### HOW TO COMPLETE THIS TASK
Check every line of the records below for the string "taskbar" and copy the ones that have it.

### Structured page parsing data
════════
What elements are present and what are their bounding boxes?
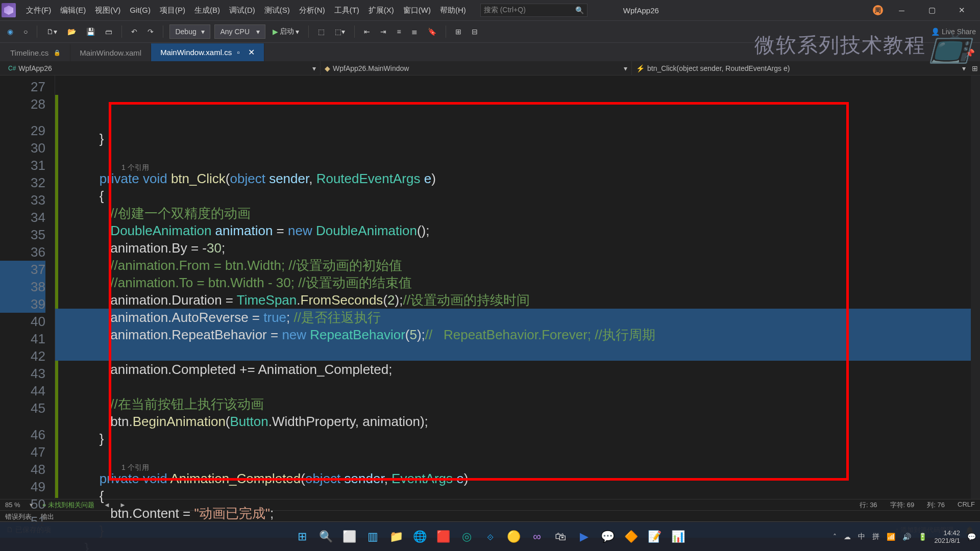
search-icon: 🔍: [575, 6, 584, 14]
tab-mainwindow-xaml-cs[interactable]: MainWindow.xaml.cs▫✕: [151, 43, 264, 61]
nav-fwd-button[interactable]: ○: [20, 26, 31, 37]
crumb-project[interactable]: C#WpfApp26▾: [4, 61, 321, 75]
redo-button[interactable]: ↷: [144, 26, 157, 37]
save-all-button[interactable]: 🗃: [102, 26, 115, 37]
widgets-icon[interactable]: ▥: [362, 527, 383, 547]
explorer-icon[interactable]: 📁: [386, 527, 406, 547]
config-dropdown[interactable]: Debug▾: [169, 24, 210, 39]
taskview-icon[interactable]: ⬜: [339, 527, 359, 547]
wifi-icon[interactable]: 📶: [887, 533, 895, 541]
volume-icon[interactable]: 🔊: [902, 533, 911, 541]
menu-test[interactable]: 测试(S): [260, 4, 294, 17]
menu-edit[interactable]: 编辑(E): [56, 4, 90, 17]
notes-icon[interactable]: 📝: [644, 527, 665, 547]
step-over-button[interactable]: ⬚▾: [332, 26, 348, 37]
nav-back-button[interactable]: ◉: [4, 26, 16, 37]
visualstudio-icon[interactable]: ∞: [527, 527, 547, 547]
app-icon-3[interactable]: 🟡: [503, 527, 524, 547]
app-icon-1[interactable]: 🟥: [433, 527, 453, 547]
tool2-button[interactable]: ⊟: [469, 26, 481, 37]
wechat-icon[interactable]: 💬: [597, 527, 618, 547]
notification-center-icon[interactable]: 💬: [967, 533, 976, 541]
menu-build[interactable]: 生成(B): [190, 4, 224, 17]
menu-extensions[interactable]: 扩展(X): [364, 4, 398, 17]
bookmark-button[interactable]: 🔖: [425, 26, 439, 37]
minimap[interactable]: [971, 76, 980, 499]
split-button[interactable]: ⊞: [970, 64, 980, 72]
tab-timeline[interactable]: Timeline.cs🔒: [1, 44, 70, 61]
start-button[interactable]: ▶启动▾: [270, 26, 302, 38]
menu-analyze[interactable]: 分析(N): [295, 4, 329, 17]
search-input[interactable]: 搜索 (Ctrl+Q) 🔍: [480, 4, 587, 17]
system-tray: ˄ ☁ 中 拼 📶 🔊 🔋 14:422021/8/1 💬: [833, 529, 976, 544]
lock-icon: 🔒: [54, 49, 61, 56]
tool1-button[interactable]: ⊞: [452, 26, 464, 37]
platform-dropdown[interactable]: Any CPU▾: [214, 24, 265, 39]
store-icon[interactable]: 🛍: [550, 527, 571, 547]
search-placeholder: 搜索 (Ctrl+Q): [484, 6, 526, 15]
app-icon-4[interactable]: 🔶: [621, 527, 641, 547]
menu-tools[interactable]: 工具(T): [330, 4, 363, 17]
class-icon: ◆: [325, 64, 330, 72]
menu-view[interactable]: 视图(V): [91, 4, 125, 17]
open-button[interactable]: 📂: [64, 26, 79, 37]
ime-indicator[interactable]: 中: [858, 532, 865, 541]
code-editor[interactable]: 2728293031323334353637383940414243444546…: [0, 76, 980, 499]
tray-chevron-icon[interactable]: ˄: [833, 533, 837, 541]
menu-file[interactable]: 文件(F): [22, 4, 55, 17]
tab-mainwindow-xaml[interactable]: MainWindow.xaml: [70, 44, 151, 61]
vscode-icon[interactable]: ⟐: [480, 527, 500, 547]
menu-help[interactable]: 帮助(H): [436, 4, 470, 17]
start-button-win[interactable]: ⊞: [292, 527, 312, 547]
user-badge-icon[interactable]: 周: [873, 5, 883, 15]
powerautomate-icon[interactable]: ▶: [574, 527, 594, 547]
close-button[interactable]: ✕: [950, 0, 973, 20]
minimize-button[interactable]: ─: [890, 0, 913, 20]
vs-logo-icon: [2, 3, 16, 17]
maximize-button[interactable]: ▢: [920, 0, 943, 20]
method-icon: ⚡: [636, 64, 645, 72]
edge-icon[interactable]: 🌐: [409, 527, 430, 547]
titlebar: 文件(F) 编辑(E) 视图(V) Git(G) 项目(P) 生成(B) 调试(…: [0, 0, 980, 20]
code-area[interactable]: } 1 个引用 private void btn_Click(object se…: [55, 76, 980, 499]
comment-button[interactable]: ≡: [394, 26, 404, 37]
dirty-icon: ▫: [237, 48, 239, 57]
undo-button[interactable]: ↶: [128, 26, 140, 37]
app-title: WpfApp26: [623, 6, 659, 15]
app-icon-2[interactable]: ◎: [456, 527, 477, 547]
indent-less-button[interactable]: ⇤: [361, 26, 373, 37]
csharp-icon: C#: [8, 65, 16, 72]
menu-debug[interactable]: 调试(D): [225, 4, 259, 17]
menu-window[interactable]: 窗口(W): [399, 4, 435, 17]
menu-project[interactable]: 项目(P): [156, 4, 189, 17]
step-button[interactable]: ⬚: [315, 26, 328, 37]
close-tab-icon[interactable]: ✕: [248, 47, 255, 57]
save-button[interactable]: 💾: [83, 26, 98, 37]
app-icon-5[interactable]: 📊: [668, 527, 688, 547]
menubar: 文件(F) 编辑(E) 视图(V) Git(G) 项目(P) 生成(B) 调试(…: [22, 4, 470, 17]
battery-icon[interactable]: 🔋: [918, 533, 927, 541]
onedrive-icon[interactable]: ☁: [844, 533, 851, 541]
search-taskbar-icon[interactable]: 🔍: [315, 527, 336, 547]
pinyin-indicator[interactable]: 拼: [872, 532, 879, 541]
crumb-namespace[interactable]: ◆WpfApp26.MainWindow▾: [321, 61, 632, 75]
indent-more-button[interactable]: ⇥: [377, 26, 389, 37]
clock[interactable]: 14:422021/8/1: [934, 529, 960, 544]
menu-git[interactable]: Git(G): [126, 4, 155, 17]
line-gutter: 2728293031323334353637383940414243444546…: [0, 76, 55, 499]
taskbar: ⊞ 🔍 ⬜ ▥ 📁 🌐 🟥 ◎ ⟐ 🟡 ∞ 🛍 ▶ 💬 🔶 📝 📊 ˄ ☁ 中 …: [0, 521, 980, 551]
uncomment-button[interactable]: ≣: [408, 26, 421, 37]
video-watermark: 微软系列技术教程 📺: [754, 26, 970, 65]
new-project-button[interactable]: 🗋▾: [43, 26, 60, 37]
════════
### EXERCISE ANSWER
search-taskbar-icon[interactable]: 🔍: [315, 527, 336, 547]
taskbar: ⊞ 🔍 ⬜ ▥ 📁 🌐 🟥 ◎ ⟐ 🟡 ∞ 🛍 ▶ 💬 🔶 📝 📊 ˄ ☁ 中 …: [0, 521, 980, 551]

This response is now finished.